(Given records)
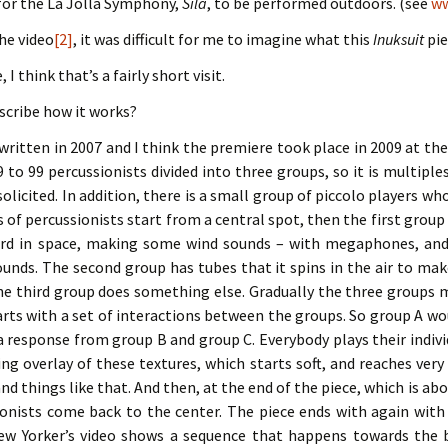
 for the La Jolla Symphony,
Sila
, to be performed outdoors. (see
ww
he video
[2]
, it was difficult for me to imagine what this
Inuksuit
pie
 I think that’s a fairly short visit.
scribe how it works?
ritten in 2007 and I think the premiere took place in 2009 at th
9 to 99 percussionists divided into three groups, so it is multiples
solicited. In addition, there is a small group of piccolo players wh
 of percussionists start from a central spot, then the first group 
d in space, making some wind sounds – with megaphones, and di
unds. The second group has tubes that it spins in the air to ma
he third group does something else. Gradually the three groups 
arts with a set of interactions between the groups. So group A w
 a response from group B and group C. Everybody plays their indivi
ting overlay of these textures, which starts soft, and reaches very
nd things like that. And then, at the end of the piece, which is abo
onists come back to the center. The piece ends with again with 
ew Yorker’s video shows a sequence that happens towards the b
(End Given records)
> Task directions
Please print all the entries exactly as written, but drop the pictures.

> Written response
 for the La Jolla Symphony,
Sila
, to be performed outdoors. (see
ww
he video
[2]
, it was difficult for me to imagine what this
Inuksuit
pie
 I think that’s a fairly short visit.
scribe how it works?
ritten in 2007 and I think the premiere took place in 2009 at th
9 to 99 percussionists divided into three groups, so it is multiples
solicited. In addition, there is a small group of piccolo players wh
 of percussionists start from a central spot, then the first group 
d in space, making some wind sounds – with megaphones, and di
unds. The second group has tubes that it spins in the air to ma
he third group does something else. Gradually the three groups 
arts with a set of interactions between the groups. So group A w
 a response from group B and group C. Everybody plays their indivi
ting overlay of these textures, which starts soft, and reaches very
nd things like that. And then, at the end of the piece, which is abo
onists come back to the center. The piece ends with again with 
ew Yorker’s video shows a sequence that happens towards the b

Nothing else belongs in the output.